Il successivo e significativo sviluppo ha portato alla pietra miliare essenziale per
la crescita degli eSports negli anni successivi. Il grande problema che gli eSports stavano
affrontando era quello dell’audience: poche persone partecipavano ai tornei, altri avevano
difficoltà nel seguire i tornei in streaming. Con la nascita di Twitch tutti questi problemi
vennero risolti. Il vantaggio competitivo di questa piattaforma sta nella facilità dello
streaming video: tutti possono guardare e tutti possono avviare una propria stream, e
conseguentemente tutto ciò generò una crescita esponenziale. Il funzionamento della
piattaforma e del suo modello di business è molto semplice: è sufficiente creare un canale,
collegarlo al proprio account Playstation, Xbox o PC, e avviare lo streaming.

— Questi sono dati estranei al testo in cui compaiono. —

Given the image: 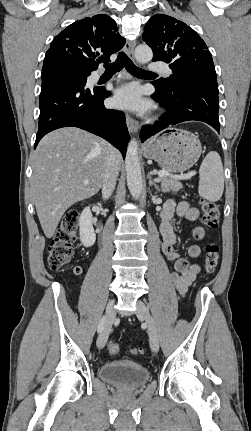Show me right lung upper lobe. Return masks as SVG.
Instances as JSON below:
<instances>
[{
	"label": "right lung upper lobe",
	"mask_w": 251,
	"mask_h": 431,
	"mask_svg": "<svg viewBox=\"0 0 251 431\" xmlns=\"http://www.w3.org/2000/svg\"><path fill=\"white\" fill-rule=\"evenodd\" d=\"M124 44L125 39L119 35L111 17L105 14L87 17L72 23L54 38L45 55L43 68L62 60L92 72L98 63L109 62L110 55Z\"/></svg>",
	"instance_id": "right-lung-upper-lobe-1"
}]
</instances>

Automaticamente tutto ciò che accade all’interno del gioco viene mostrato sulla
piattaforma e a tutte quelle persone che si collegano alla diretta video. Per iniziare a
guadagnare grazie alle proprie dirette bisogna essere un affiliato o un partner della
piattaforma; sulla base di 3 requisiti è possibile diventare un canale “Affiliato”:
1. avere almeno 50 persone iscritte al canale;
2. 8 ore di streaming pubblicate in almeno una settimana;
3. una media di 3 spettatori per ogni trasmissione.
Mentre per essere considerato un canale “Partner” le ore di streaming salgono a 25 in
almeno 12 giorni diversi e con una media di 75 spettatori.